Of course, the internet is a good thing as long as you’re using it to develop yourself and to learn useful stuff. Everybody has the right to inform themselves and increase their knowledge, and that’s exactly the purpose behind the Starlink satellites. SpaceX plans to lift 12,000 of such gadgets into low Earth orbit in the next several years.
There are already 60 Starlink satellites floating above Earth, but astronomers are concerned about a possible negative impact. Jonathan McDowell from the Harvard-Smithsonian Center for Astrophysics is one of those astronomers. He claims that potential threats from outer space could be missed by astronomers if the sky will be too crowded with satellites. He declared:
Astronomers – and casual viewers of the night sky – must expect a future in which the low Earth orbit population includes tens of thousands of relatively large satellites,
While most people are happy that the internet will become available to more remote regions of the planet, there are plenty of astronomers including Jonathan McDowell that are concerned about a ‘mega-constellation’ of satellites blocking the view of those who have to detect dangerous objects coming from deep space.
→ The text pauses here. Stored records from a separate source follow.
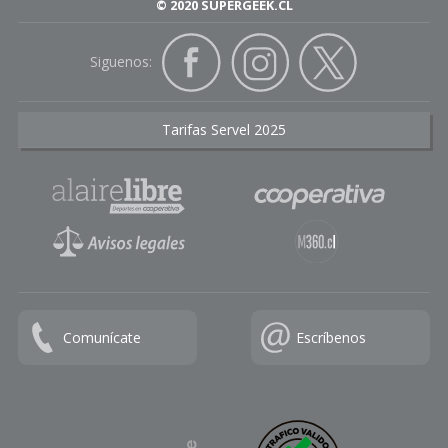
© 2020 SUPERGEEK.CL
Siguenos:
Tarifas Servel 2025
Comunícate
Escríbenos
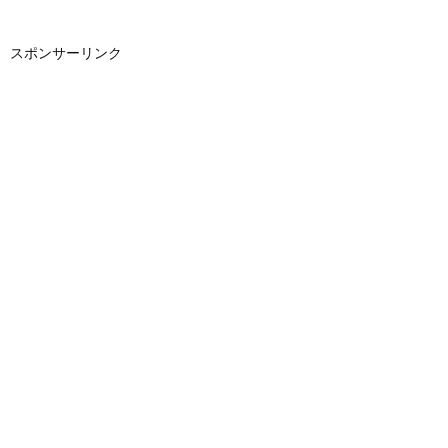
スポンサーリンク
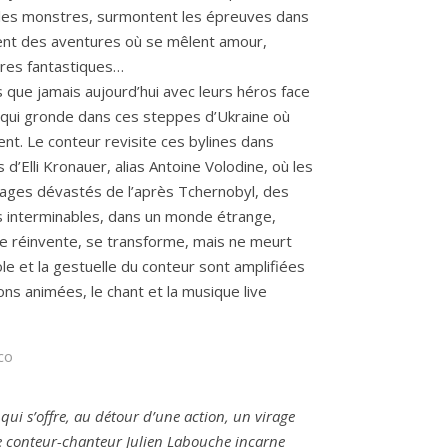
 les monstres, surmontent les épreuves dans
nt des aventures où se mêlent amour,
res fantastiques…
s que jamais aujourd’hui avec leurs héros face
e qui gronde dans ces steppes d’Ukraine où
ent. Le conteur revisite ces bylines dans
 d’Elli Kronauer, alias Antoine Volodine, où
les
ages dévastés de l’après Tchernobyl, des
s interminables, dans un monde étrange,
e réinvente, se transforme, mais ne meurt
ole et la gestuelle du conteur sont amplifiées
ions animées, le chant et la musique live
co
qui s’offre, au détour d’une action, un virage
le conteur-chanteur Julien Labouche incarne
However, there are also optimistic people, like Prof Martin Barstow, who said:
The numbers of satellites do sound frightening, but actually space is big – so when you superimpose them all on the sky, the density of these things is not going to be very large,
And because the satellites have known positions, you can mitigate. A satellite is going to be a dot in an image and it might appear as a transient burst of light – but you will know about it and can remove it from the image.
Only time will tell for sure which one of the two sides is right. Until then, we might as well enjoy the wonderful benefits of the internet.
McDowell’s paper has been accepted for publication in Astrophysical Journal Letters.